A maior parte das violações das medidas cautelares ocorreu nas regiões de Ribeirão Preto com 166 casos, Santos com 159 e Campinas com 135 detidos. Em seguida vêm Bauru (76), São José do Rio Preto (71), Araçatuba (68), São José dos Campos (47), Presidente Prudente (17) e Sorocaba (9). Na capital paulista, foram 12 ocorrências.

Entre as regras impostas pela Justiça para a concessão da saída temporária estão a proibição de frequentar bares, usar drogas e se envolver em brigas, além da obrigação de permanecer na área determinada pelo Poder Judiciário e não ficar na rua no período noturno.

Os presos tinham até as 18h de segunda-feira (23) para voltar aos presídios. Quem não retornou passa a ser considerado foragido.

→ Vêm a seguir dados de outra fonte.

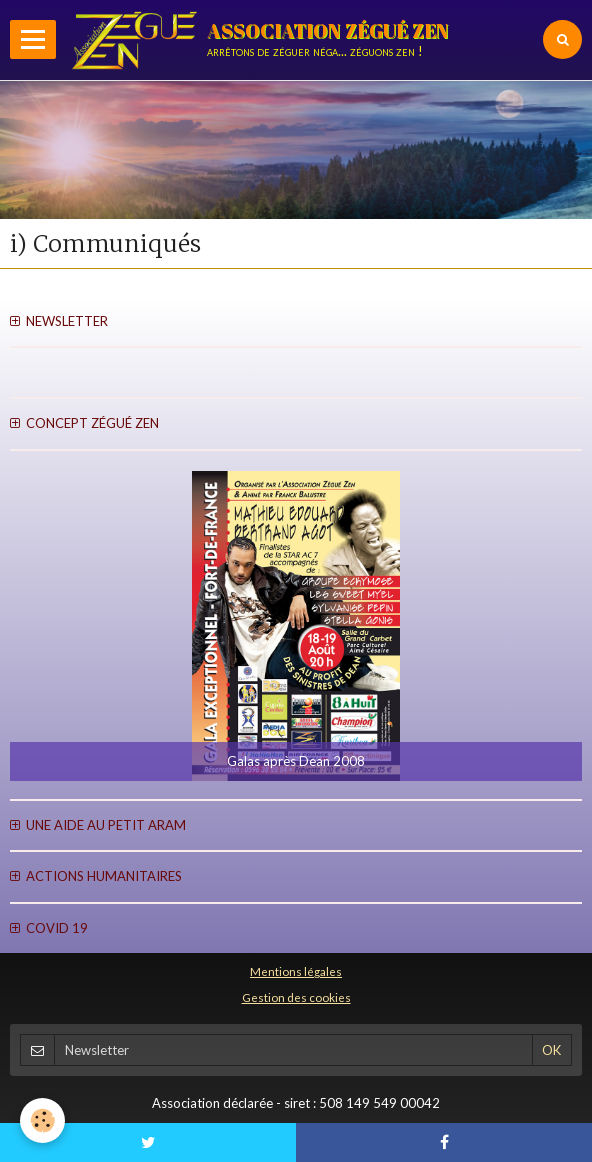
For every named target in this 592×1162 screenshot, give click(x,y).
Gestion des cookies (296, 997)
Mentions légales (296, 971)
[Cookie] (42, 1120)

Os 24 beneficiados que foram presos em flagrante estavam cometendo crimes como homicídio, estupro, violência doméstica, tráfico de drogas, furto, roubo, agressão, falsa identidade, ameaça, direção perigosa e dano material. Todos esses serão reencaminhados às unidades onde já cumpriam penas.

Parceria com a SAP e o TJ facilita abordagem

Em junho de 2025, uma parceria inédita entre as secretarias da Segurança Pública (SSP) e da Administração Penitenciária (SAP) e do Tribunal de Justiça de São Paulo passou a permitir que os policiais militares tenham acesso às informações dos detentos beneficiados, em tempo real, enquanto fazem o patrulhamento nas ruas.

Dessa forma, é possível verificar durante a abordagem se as regras da saída temporária determinadas pela Justiça estão sendo cumpridas, sem a necessidade de levar o detento até uma delegacia para a elaboração do boletim de ocorrência.